In this paper, we propose a variety of neural network based models to sequence tagging task. These models include LSTM networks, bidirectional LSTM networks (BI-LSTM), LSTM networks with a CRF layer (LSTM-CRF), and bidirectional LSTM networks with a CRF layer (BILSTM-CRF). Our contributions can be summarized as follows.
1) We systematically compare the performance of aforementioned models on NLP tagging data sets;
2) Our work is the first to apply a bidirectional LSTM CRF (denoted as BI-LSTM-CRF) model to NLP benchmark sequence tagging data sets. This model can use both past and future input features thanks to a bidirectional LSTM component. In addition, this model can use sentence level tag information thanks to a CRF layer. Our model can produce state of the art (or close to) accuracy on POS, chunking and NER data sets;
3) We show that BI-LSTMCRF model is robust and it has less dependence on word embedding as compared to previous observations (Collobert et al., 2011). It can produce accurate tagging performance without resorting to word embedding.
In this section, we describe the models used in this paper: LSTM, BI-LSTM, CRF, LSTM-CRF and BI-LSTM-CRF.

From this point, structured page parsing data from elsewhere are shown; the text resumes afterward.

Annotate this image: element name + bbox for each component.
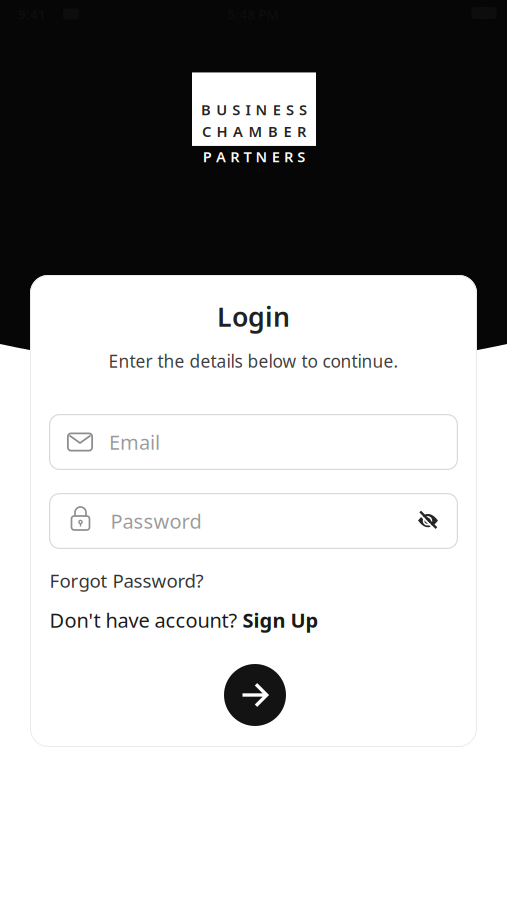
staticText: E	[272, 147, 280, 166]
staticText: P	[203, 147, 212, 166]
staticText: E	[273, 100, 281, 119]
staticText: R	[297, 122, 306, 141]
staticText: R	[284, 147, 293, 166]
button[interactable]: Log in	[224, 664, 286, 726]
staticText: R	[230, 147, 239, 166]
button[interactable]: Show password	[418, 510, 438, 532]
staticText: N	[256, 147, 268, 166]
staticText: A	[216, 147, 226, 166]
staticText: Don't have account? Sign Up	[50, 607, 318, 633]
staticText: U	[216, 100, 227, 119]
button[interactable]: Email	[49, 414, 458, 470]
staticText: S	[286, 100, 294, 119]
staticText: H	[216, 122, 228, 141]
staticText: C	[202, 122, 211, 141]
staticText: Login	[217, 299, 290, 334]
staticText: E	[284, 122, 292, 141]
staticText: Email	[109, 429, 160, 455]
staticText: S	[297, 147, 305, 166]
button[interactable]: Password	[49, 493, 458, 549]
staticText: A	[233, 122, 243, 141]
staticText: B	[268, 122, 278, 141]
staticText: S	[232, 100, 240, 119]
staticText: Forgot Password?	[50, 568, 204, 593]
staticText: Enter the details below to continue.	[108, 350, 398, 372]
button[interactable]: Don't have account? Sign Up	[50, 607, 318, 633]
staticText: Password	[110, 508, 202, 534]
staticText: S	[299, 100, 307, 119]
staticText: N	[256, 100, 268, 119]
staticText: I	[245, 100, 250, 119]
staticText: B	[201, 100, 211, 119]
button[interactable]: Forgot Password?	[50, 568, 204, 593]
staticText: T	[243, 147, 251, 166]
staticText: M	[248, 122, 262, 141]
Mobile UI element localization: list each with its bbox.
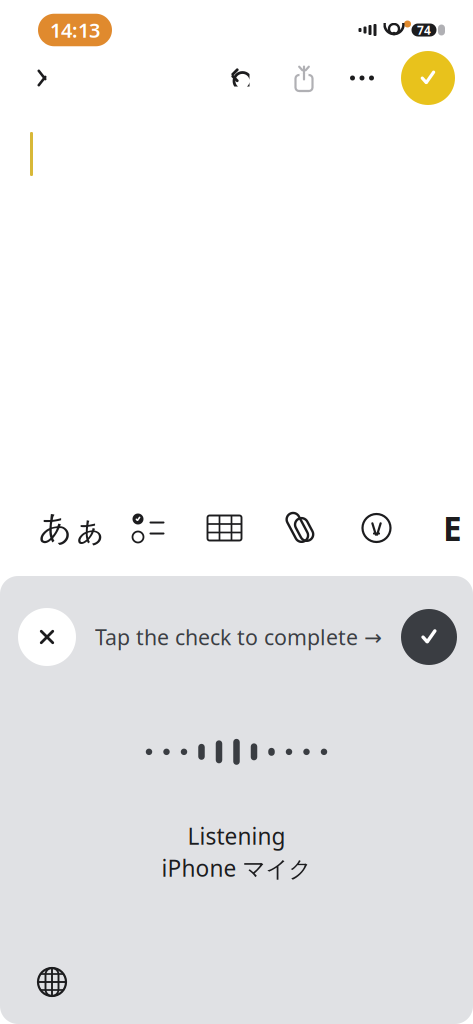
button[interactable]: Complete dictation xyxy=(401,609,457,665)
button[interactable]: Switch keyboard language xyxy=(24,954,80,1010)
button[interactable]: Attach xyxy=(262,500,338,556)
button[interactable]: More formatting xyxy=(414,500,473,556)
staticText: 74 xyxy=(417,22,431,38)
button[interactable]: Done xyxy=(401,51,455,105)
button[interactable]: Markup xyxy=(338,500,414,556)
staticText: 14:13 xyxy=(50,17,100,43)
button[interactable]: Undo xyxy=(215,52,267,104)
button[interactable]: Share xyxy=(275,52,333,104)
button[interactable]: More xyxy=(333,52,391,104)
button[interactable]: Back xyxy=(16,52,68,104)
button[interactable]: Dismiss dictation xyxy=(18,608,76,666)
staticText: Tap the check to complete → xyxy=(95,623,382,651)
staticText: あぁ xyxy=(38,508,106,548)
button[interactable]: Table xyxy=(186,500,262,556)
button[interactable]: Text format xyxy=(34,500,110,556)
button[interactable]: Checklist xyxy=(110,500,186,556)
staticText: E xyxy=(443,506,462,550)
staticText: Listening xyxy=(188,821,286,851)
staticText: iPhone マイク xyxy=(162,853,312,883)
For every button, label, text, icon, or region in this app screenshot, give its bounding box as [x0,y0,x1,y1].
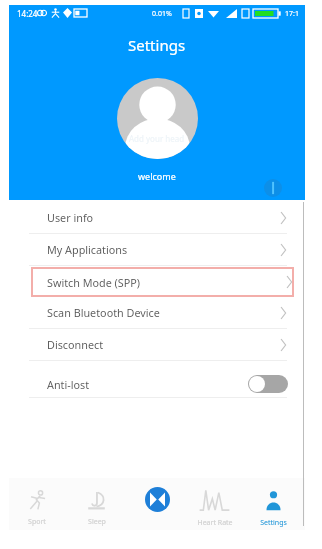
staticText: 0.01% [152,9,172,19]
button[interactable]: Information [264,179,282,197]
button[interactable]: Switch Mode (SPP) [31,267,294,297]
staticText: Heart Rate [197,518,233,528]
button[interactable]: Anti-lost [9,361,305,397]
staticText: Scan Bluetooth Device [47,305,160,320]
staticText: Add your head [129,133,185,144]
button[interactable]: My Applications [9,234,305,265]
button[interactable]: Sleep [67,478,126,530]
button[interactable]: Settings [244,478,303,530]
staticText: Sport [28,517,46,527]
staticText: Settings [260,518,287,528]
staticText: Settings [128,35,186,55]
button[interactable]: Scan Bluetooth Device [9,297,305,328]
button[interactable]: Anti-lost toggle [248,375,288,393]
button[interactable]: User info [9,202,305,233]
staticText: welcome [138,170,176,182]
staticText: 17:1 [285,9,299,19]
staticText: User info [47,210,94,225]
staticText: Disconnect [47,337,104,352]
button[interactable]: Heart Rate [185,478,244,530]
staticText: Switch Mode (SPP) [47,275,141,290]
staticText: Sleep [88,517,106,527]
button[interactable]: Connect device [126,478,185,530]
staticText: Anti-lost [47,377,90,392]
button[interactable]: Disconnect [9,329,305,360]
button[interactable] [117,78,198,159]
staticText: My Applications [47,242,128,257]
staticText: 14:24 [17,8,38,19]
button[interactable]: Sport [7,478,67,530]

Figure 1 illustrates a named entity recognition system in which each word is tagged with other (O) or one of four entity types:
Person (PER), Location (LOC), Organization (ORG), and Miscellaneous (MISC). So, we have five taggers: PER, LOC, ORG, MISC, O
The sentence of EU rejects German call to boycott British lamb . is tagged as B-ORG O B-MISC O O O B-MISC O O, where B-, I- tags indicate beginning and intermediate positions of entities.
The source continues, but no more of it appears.